Sunday, March 16, 2014
About
The idea for this blog came from a comment by professional golfer Mike Bennett. Bennett has said that there is only one fundamental (fact?) in the golf swing: hit the ball first and the ground after you hit the ball. This is called "taking a divot". However, some professional golfers evidently did not take a divot, for example Jack Nicklaus. Fact or fiction?
Andy Bennet and Mike Plummer also have a "system" called Stack and Tilt (S&T). The S&T System contradicts a lot of conventional golf instruction and has a lot of critics. There are many other golf swing systems: The LAWs of Golf, the One-Plane Swing, the Golfing Machine, Power3 Golf, and many more. Each of them has slight to major differences with the conventional wisdom.
Typically (and reasonably) the "facts" of these systems are based on studying the swings of professional golfers. However, the more you look at professional golf swings, the more that the factual base of swing systems seems to evaporate (in the video above, if you carefully study professional golfer Aaron Baddley's swing when actually hitting a golf ball you will notice that it is different from the swing he uses when posing for S&T instructional pictures--if you want more detail, see professional golf instructor Brian Manzella's analysis of the video here). Is the system fact or fiction?
The unfortunate "fact" about golf instruction is that it is all based on pretty weak theory (the theory is embedded in golf machines such as Iron Byron used to test golf equipment) and equally weak research. One example of high quality research (sometimes called the "gold standard") is the clinical trial. In a clinical trial, people are randomly assigned to a drug treatment or therapy, there is a placebo control group that does not receive the treatment and the results are compared statistically. Either the drug on average worked or it didn't.
Imagine if the clinical trial methodology was applied to golf instruction. People would have to be randomly assigned to learn different golf systems or different variants on the conventional wisdom. After a period of instruction (how long does it take to learn a golf swing--maybe many years) we would observe the statistics of all the golfers in the study: driving distance, greens in regulation, average scores, etc. etc. And, we would know which instructional approach produced the best golfers.

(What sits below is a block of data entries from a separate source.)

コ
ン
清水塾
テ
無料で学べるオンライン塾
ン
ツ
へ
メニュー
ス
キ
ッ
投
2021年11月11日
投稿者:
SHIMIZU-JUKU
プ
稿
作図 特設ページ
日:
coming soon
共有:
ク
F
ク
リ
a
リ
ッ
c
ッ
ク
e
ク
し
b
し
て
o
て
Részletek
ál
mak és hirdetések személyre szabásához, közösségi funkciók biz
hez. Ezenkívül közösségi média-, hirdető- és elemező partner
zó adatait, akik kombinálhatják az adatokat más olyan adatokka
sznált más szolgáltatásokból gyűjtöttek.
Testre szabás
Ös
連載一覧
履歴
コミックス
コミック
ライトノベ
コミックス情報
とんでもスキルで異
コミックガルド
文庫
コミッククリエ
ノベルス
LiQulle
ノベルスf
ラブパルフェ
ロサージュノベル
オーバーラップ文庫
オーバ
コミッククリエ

Don't hold your breath: a clinical trial of golf instruction will never happen. We could never even start by drawing a random sample of people who would be subjected to years of golf instruction. Most people would wisely refuse to participate in such a study and any resulting sample would never be random.

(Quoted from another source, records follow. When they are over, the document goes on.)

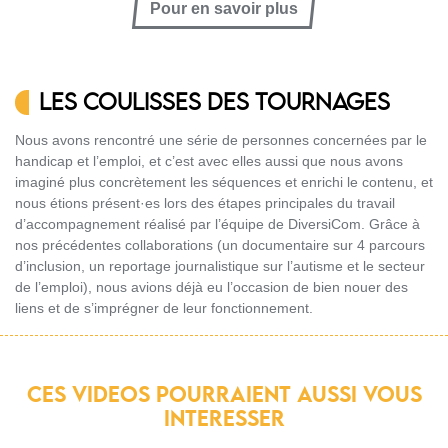
Pour en savoir plus
LES COULISSES DES TOURNAGES
Nous avons rencontré une série de personnes concernées par le
handicap et l’emploi, et c’est avec elles aussi que nous avons
imaginé plus concrètement les séquences et enrichi le contenu, et
nous étions présent·es lors des étapes principales du travail
d’accompagnement réalisé par l’équipe de DiversiCom. Grâce à
nos précédentes collaborations (un documentaire sur 4 parcours
d’inclusion, un reportage journalistique sur l’autisme et le secteur
de l’emploi), nous avions déjà eu l’occasion de bien nouer des
liens et de s’imprégner de leur fonctionnement.
CES VIDEOS POURRAIENT AUSSI VOUS
INTERESSER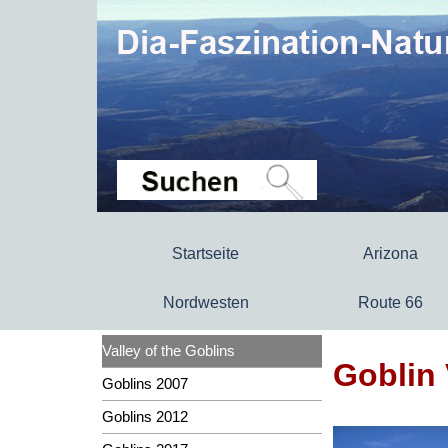
Startseite
Arizona
Nordwesten
Route 66
Valley of the Goblins
Goblin 
Goblins 2007
Goblins 2012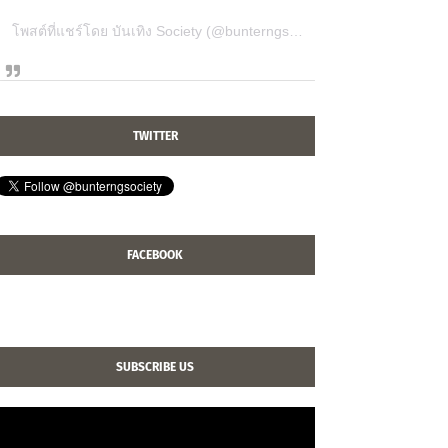
โพสต์ที่แชร์โดย บันเทิง Society (@bunterngsociety)
TWITTER
FACEBOOK
SUBSCRIBE US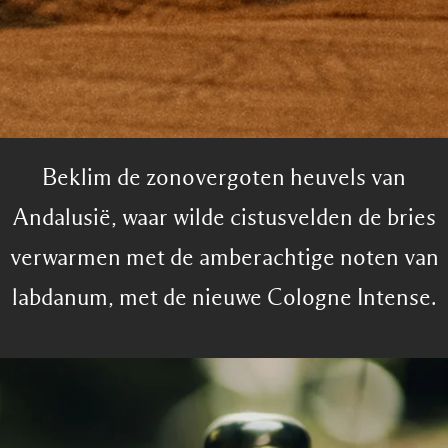
Beklim de zonovergoten heuvels van
Andalusië, waar wilde cistusvelden de bries
verwarmen met de amberachtige noten van
labdanum, met de nieuwe Cologne Intense.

What are we amateur consumers of golf instruction to do? We can evaluate the golf systems for their internal consistency, their simplicity, and their ease of understanding. We can experiment on ourselves (dig it out of the dirt as professional golfer Ben Hogan used to say--Hogan had his own system called the Five Lessons). And, we can write about it. That should provide enough material for a number of years of blogging!